Bundesliga-Start und die Lage vor dem Rücktritt
Nach der Hinrunde der Saison 2025/26 stand der HSV auf dem 13. Tabellenplatz – für einen Aufsteiger eine solide Position. Die von Kuntz verpflichteten Neuzugänge überzeugten größtenteils, das Team wirkte stabil und entwicklungsfähig. Gerüchte über eine Vertragsverlängerung des Sportvorstands machten die Runde, die Zukunft schien gesichert. Umso größer ist nun der Schock über seinen plötzlichen Weggang. HSV-Aufsichtsratschef Michael Papenfuß versuchte zu beruhigen: Mit Eric Huwer und der zweiten Führungsebene sei der Verein gut aufgestellt, ein sofortiger Nachfolger müsse nicht gefunden werden. Doch diese Worte können kaum darüber hinwegtäuschen, dass eine erfolgreiche Ära beendet wurde, bevor sie richtig beginnen konnte.
Was der Abgang von Stefan Kuntz für den Hamburger SV bedeutet
Der Hamburger SV steht vor einer Bewährungsprobe. Die Strukturen, die Kuntz aufgebaut hat, existieren weiter. Die Spieler tragen noch immer das HSV-Trikot. Doch der strategische Kopf, die Vision für die Zukunft – das fehlt nun. Die kommenden Wochen und Monate werden zeigen, ob der Verein die begonnene Arbeit erfolgreich fortsetzen kann oder ob dieser Abgang eine tiefgreifende Zäsur markiert.

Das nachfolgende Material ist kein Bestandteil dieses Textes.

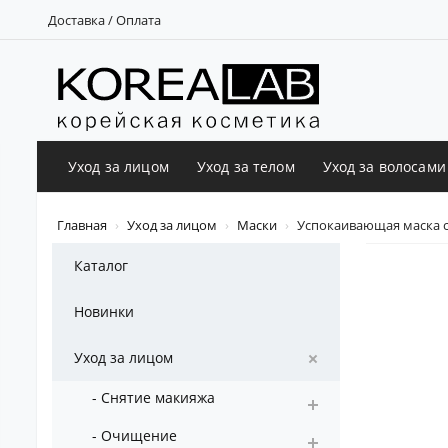
Доставка / Оплата
Уход за лицом
Уход за телом
Уход за волосами
Главная
Уход за лицом
Маски
Успокаивающая маска с 
Каталог
Новинки
Уход за лицом
- Снятие макияжа
- Очищение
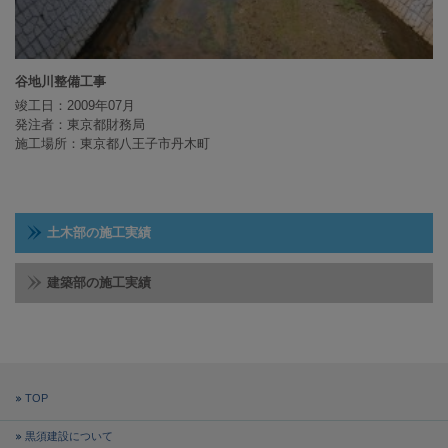
谷地川整備工事
竣工日：2009年07月
発注者：東京都財務局
施工場所：東京都八王子市丹木町
土木部の施工実績
建築部の施工実績
TOP
黒須建設について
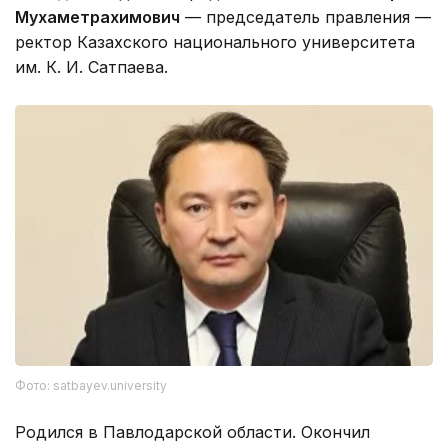
Мухаметрахимович
— председатель правления —
ректор Казахского национального университета
им. К. И. Сатпаева.
Фото: satbayev.university
Родился в Павлодарской области. Окончил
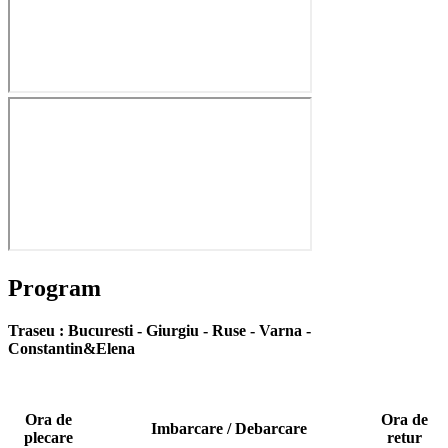
Program
Traseu : Bucuresti - Giurgiu - Ruse - Varna -
Constantin&Elena
Ora de
Ora de
Imbarcare / Debarcare
plecare
retur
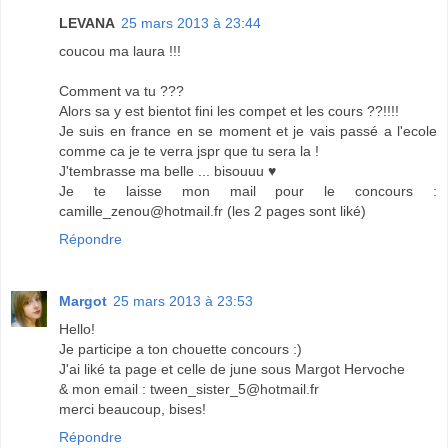
LEVANA
25 mars 2013 à 23:44
coucou ma laura !!!
Comment va tu ???
Alors sa y est bientot fini les compet et les cours ??!!!!
Je suis en france en se moment et je vais passé a l'ecole
comme ca je te verra jspr que tu sera la !
J'tembrasse ma belle ... bisouuu ♥
Je te laisse mon mail pour le concours :
camille_zenou@hotmail.fr (les 2 pages sont liké)
Répondre
Margot
25 mars 2013 à 23:53
Hello!
Je participe a ton chouette concours :)
J'ai liké ta page et celle de june sous Margot Hervoche
& mon email : tween_sister_5@hotmail.fr
merci beaucoup, bises!
Répondre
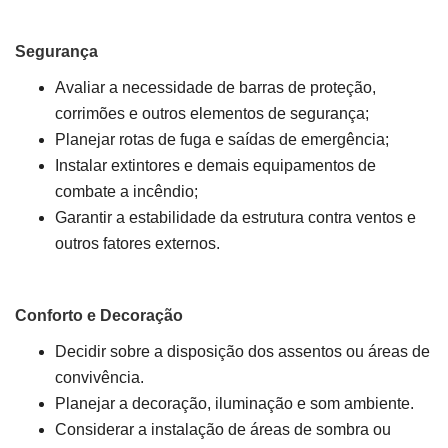
Segurança
Avaliar a necessidade de barras de proteção,
corrimões e outros elementos de segurança;
Planejar rotas de fuga e saídas de emergência;
Instalar extintores e demais equipamentos de
combate a incêndio;
Garantir a estabilidade da estrutura contra ventos e
outros fatores externos.
Conforto e Decoração
Decidir sobre a disposição dos assentos ou áreas de
convivência.
Planejar a decoração, iluminação e som ambiente.
Considerar a instalação de áreas de sombra ou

Für die Fans ist es ein bitterer Moment: Der Mann, der ihnen die Bundesliga zurückbrachte, verlässt das Schiff, bevor die Reise abgeschlossen ist.
Die massiven Suchanfragen nach Stefan Kuntz zeigen, welchen Stellenwert er im deutschen Fußball besitzt. Sein Name steht für Erfolg, Weitsicht und Integrität. Der plötzliche Rücktritt erinnert daran, dass hinter jedem Funktionär ein Mensch mit Familie, Sorgen und einem Leben jenseits von Tabellenständen steht. Seine Entscheidung verdient Respekt, auch wenn sie Fragen offenlässt und den HSV in unsicheres Fahrwasser führt. Für den Verein beginnt jetzt eine neue Phase ohne seinen erfolgreichen Architekten. Für Stefan Kuntz hoffentlich eine Zeit, in der das Wichtigste im Leben wieder ins Gleichgewicht kommt.